In order to be legally binding, a will must meet several basic requirements.  These are: 

  • Legal age -- you must be 18 years old in both DC and Virginia.
  • Testamentary capacity -- also referred to as "of sound mind," meaning you must have the sufficient mental capacity to create a legal will.
  • You must have the intent to make the document or statement your last will.
  • The will must be voluntary, without coercion or duress.
  • The will must properly dispose of your property.
  • The will should be written and witnessed by two other people who are at least 18 years old (though wills can be oral).
  • The will must be properly executed, per state law.  In DC and Virginia, this means that you must sign the will in front of two witnesses, and both witnesses in turn must sign as well in your presence.  

PLEASE NOTE: There is no notary requirement for a will in either Virginia or DC. However, using a notary would make it unnecessary for the will's witnesses to appear in probate court to authenticate the will if that is in dispute.

Once your will is properly signed and witnessed, you should keep the original in a secure place, such as a fire-proof safe. There are also several reasons to re-examine a will after you execute it:

  • Moving to another state or country -- each state or country has its own law of wills.
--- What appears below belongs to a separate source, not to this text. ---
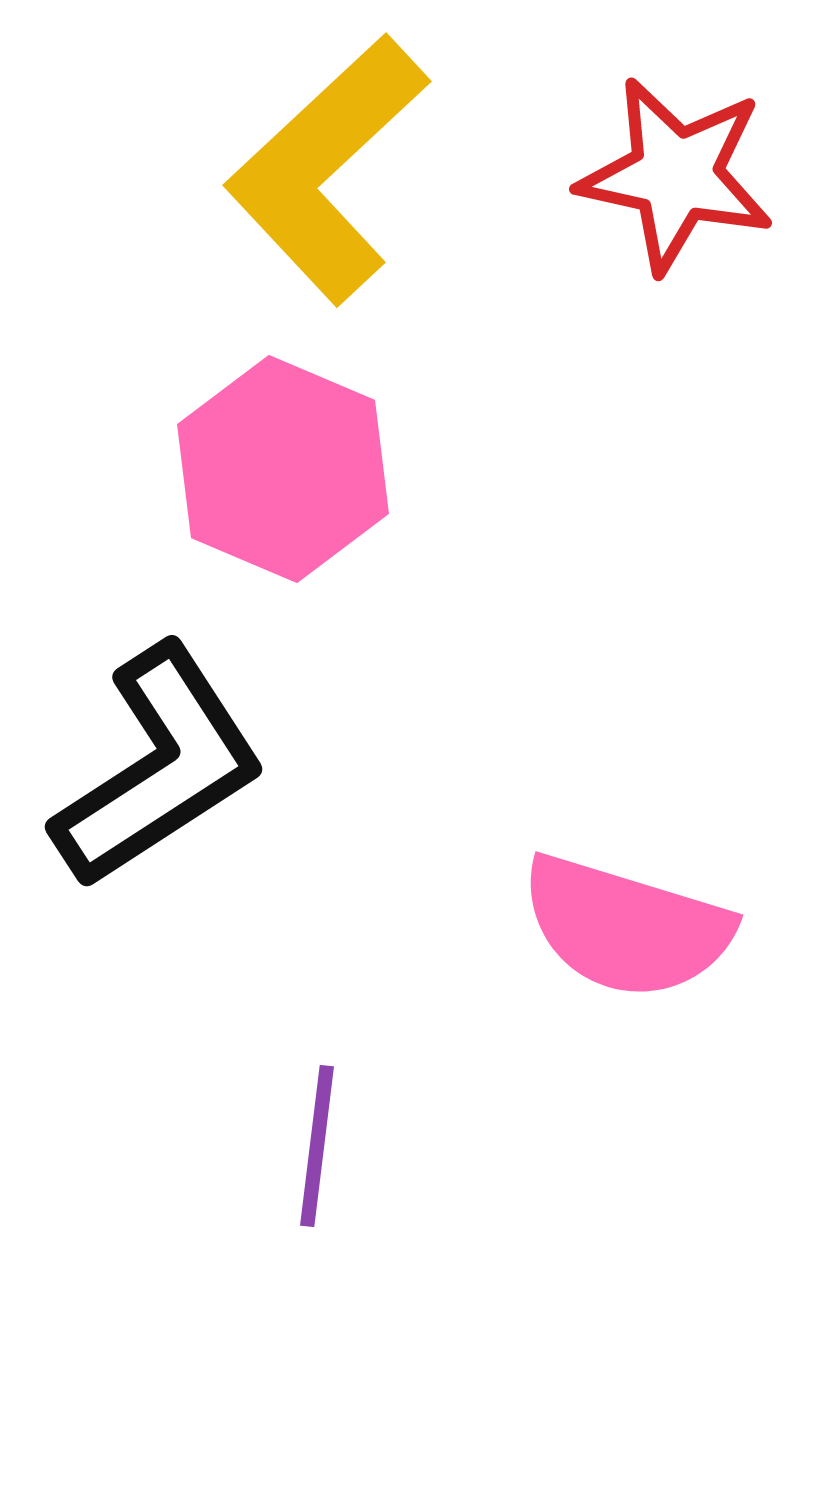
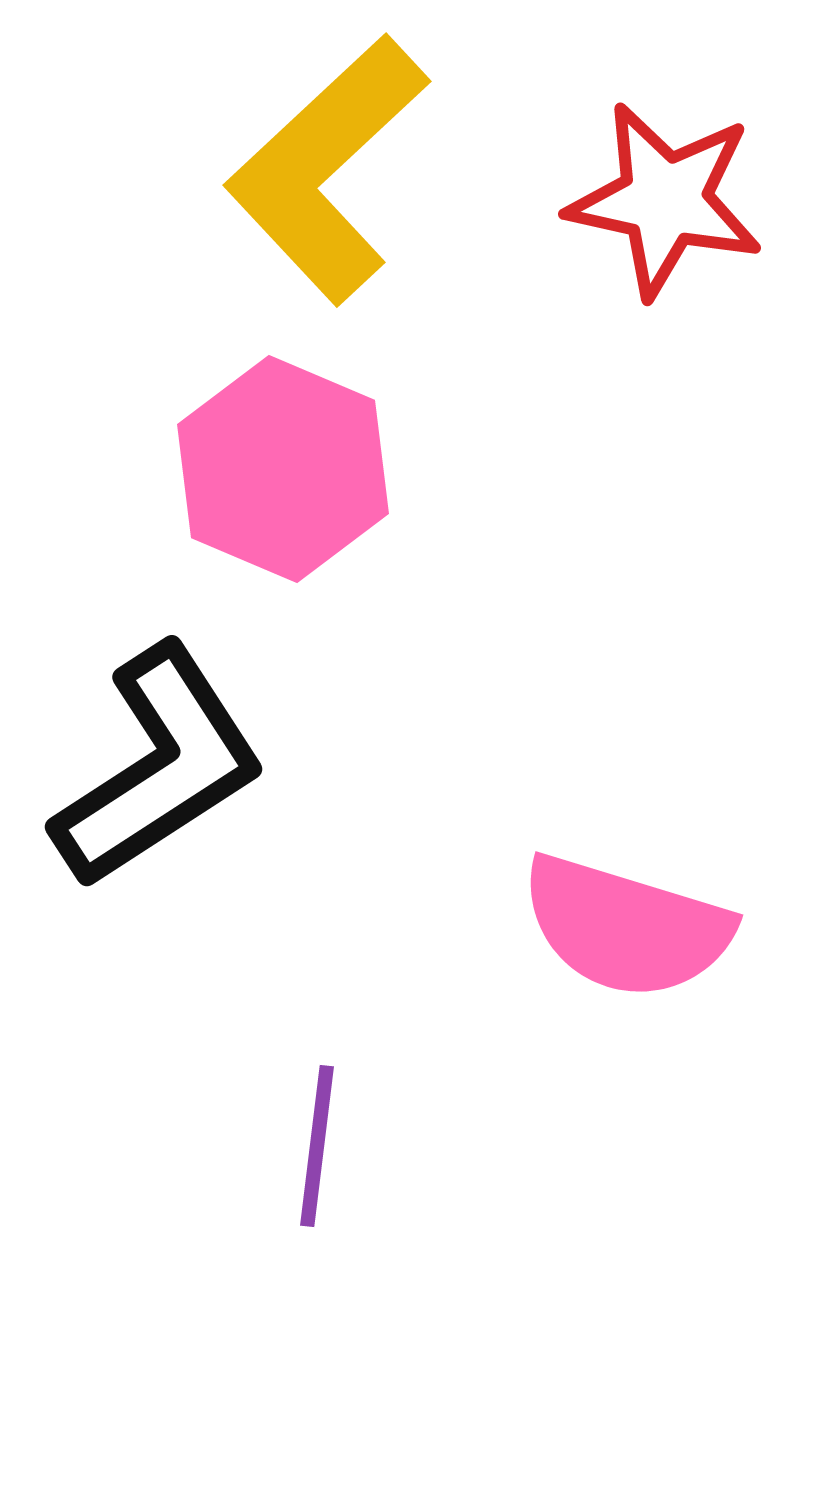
red star: moved 11 px left, 25 px down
If you do move, you should have your will checked by a local attorney to determine if it is valid.
  • You have a life-changing event, such as marriage, divorce, birth of a child, or substantive gain or loss of assets.
  • Acquisition or divestiture of major assets, such as real estate.
  • Every couple of years, just as a matter of course.

 

Making changes to your will

There are two ways to change your will:

  1. You can write an entirely new will.  A properly executed will automatically supersedes and cancels any previous wills. However, you should destroy all originals and copies of any previous wills once you execute a new one.
  2. You can make amendments to specific provisions while leaving the rest of the will intact.  These are called codicils, and they must be executed and witnessed separately under the same conditions as a full will (i.e., signed before two witnesses, and both witnesses signing).

If you die without a will

When a person dies without a will, state law substitutes, and property is distributed according to statute.  This is called intestate succession.  Because these are default rules, it is important that you create a will so you do not have the state distributing your property in a matter that is against your wishes.
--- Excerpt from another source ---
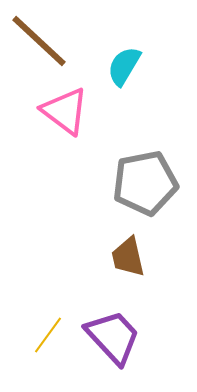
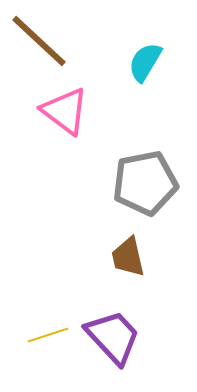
cyan semicircle: moved 21 px right, 4 px up
yellow line: rotated 36 degrees clockwise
In Virginia, if you die with:

  • Children, but no spouse -- children inherit 100%.
  • Spouse, but no children -- spouse inherits 100%.
  • Spouse and children, all of whom are descendants of that spouse -- spouse inherits 100%.
  • Spouse and children, at least one of whom is from someone other than than that spouse -- spouse inherits 1/3, children inherit 2/3.
  • Parents, but no spouse or children -- parents inherit 100%.
  • Siblings, but no spouse or parents -- siblings inherit 100%.
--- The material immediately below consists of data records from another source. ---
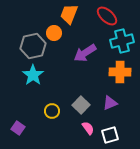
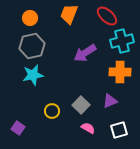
orange circle: moved 24 px left, 15 px up
gray hexagon: moved 1 px left
cyan star: rotated 25 degrees clockwise
purple triangle: moved 2 px up
pink semicircle: rotated 24 degrees counterclockwise
white square: moved 9 px right, 5 px up
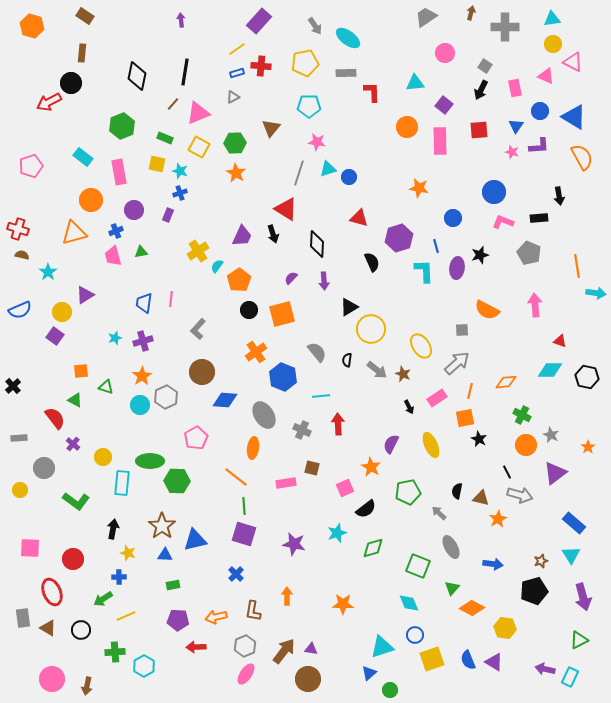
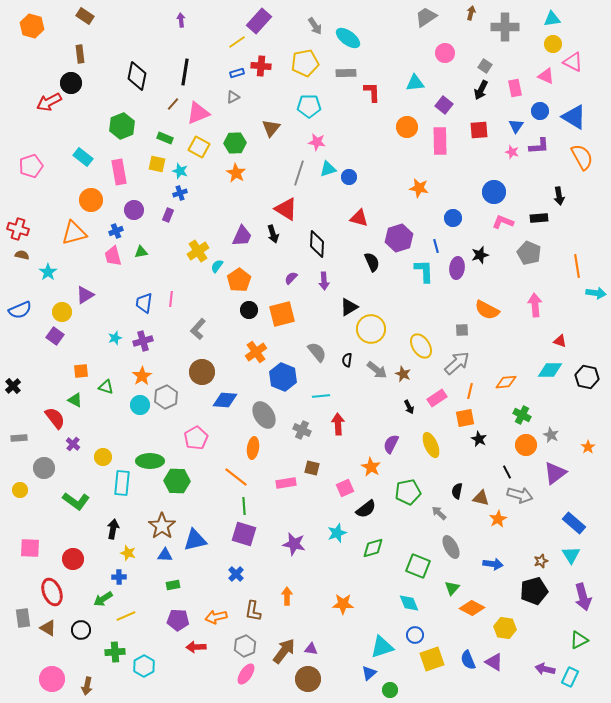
yellow line at (237, 49): moved 7 px up
brown rectangle at (82, 53): moved 2 px left, 1 px down; rotated 12 degrees counterclockwise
In the District of Columbia, if you die with:

  • Children, but no spouse -- children inherit 100%.
  • Spouse, but no children or parents -- spouse inherits 100%.
  • Spouse and children from you and that spouse, and spouse has no other descendants -- spouse inherits 2/3, children inherit 1/3.
  • Spouse and children from you and that spouse, and spouse has descendants from another relationship --  spouse inherits 1/2, your children inherit 1/2.
  • Spouse and children from you and someone other than that spouse -- spouse inherits 1/2, your children inherit 1/2.
  • Spouse and parents -- spouse inherits 3/4, parents inherit 1/4.
  • Parents, but no spouse or children -- parents inherit 100%.
  • Siblings, but no spouse, children or parents -- siblings inherit 100%.